Kubernetes Networking Basic
Regarding networking, Kubernetes impose only three simple but powerful rules:
1. All nodes in the cluster must be able to talk to each other.
2. All pods on the network can communicate with each other without NAT.
3. Every pod gets its own IP address.
This means that we have a big flat network for all pods.
Therefore, we have two networks, one for nodes and one pods. Now, Kubernetes itself doesn't implement the node network, it presents a network plugin interface called the CNI (Container Network Interface), and then third parties actually provide the plugins that implement the pod network. Some of those providers are Flannel, Calico and Weave.
The pod network is big and flat. It is an overlay network. Therefore, it's stretched across all nodes and every pod has an IP on it.
Plugins can provide different behaviors, but the main idea is that it is a big and flat network and each node in the cluster gets allocated a subset of the address space which will be used by the pods living on that node.
Then, as pods are spin up, they get scheduled to a particular node and the IP address that they get is one from the range of addresses allocated to that node. This IP that the pod gets, It's not only visible and reachable from all nodes and all pods, it is also the address that the pod sees, as itself having. So, there is no network weirdness here where you've got one address on the inside of the pod, and another one on the outside on the network. The pod sees itself as this address and so does everything else on the network.
At the highest level, that is the very basics of Kubernetes networking.
Service Fundamentals
We have this big flat network where every Pod can see every other Pod, but Pods have an important characteristic, they're ephemeral. They come and go. So, at a given moment we have a bunch of Pods that are serving for, example, an internal search API for an application.
Let’s assume we've got two pods, and each one's has an IP, and then of course, we have other components of the application (other pods) in the cluster that are using it.
However, if demand increase and you scale the Service, each time you do it, you are adding new Pods with new IPs.
Then, when you scale back down, you're taking them away and the same happen when nodes fail. We are losing Pods with its IPs so, how the other pods that want to use the search API do to keep up with which Pods exist and are healthy?

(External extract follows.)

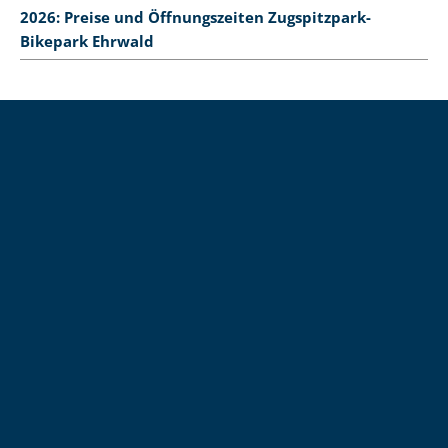
2026: Preise und Öffnungszeiten Zugspitzpark-
Bikepark Ehrwald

Here is where the concept of “Service” enters the scene. Service is a stable abstraction for the set of Pods. So, what we do here, is we create a Service object, and we logically put it in front of the Pods. Then, at a high level, we say, "Instead of trying to hit individual Pods that can come and go, hit the Service."
And obviously, the Service is clever enough to handle all the dynamic that is going on with the Pods behind it.
But how does it actually work? Well, every Service gets a name and an IP. And there's a couple things to note about these two attributes the server gets (name and IP).
First, they are stable. Kubernetes guarantees that once you create a Service, its name and IP will never change for its entire life. That solves the reliability issue of Pods.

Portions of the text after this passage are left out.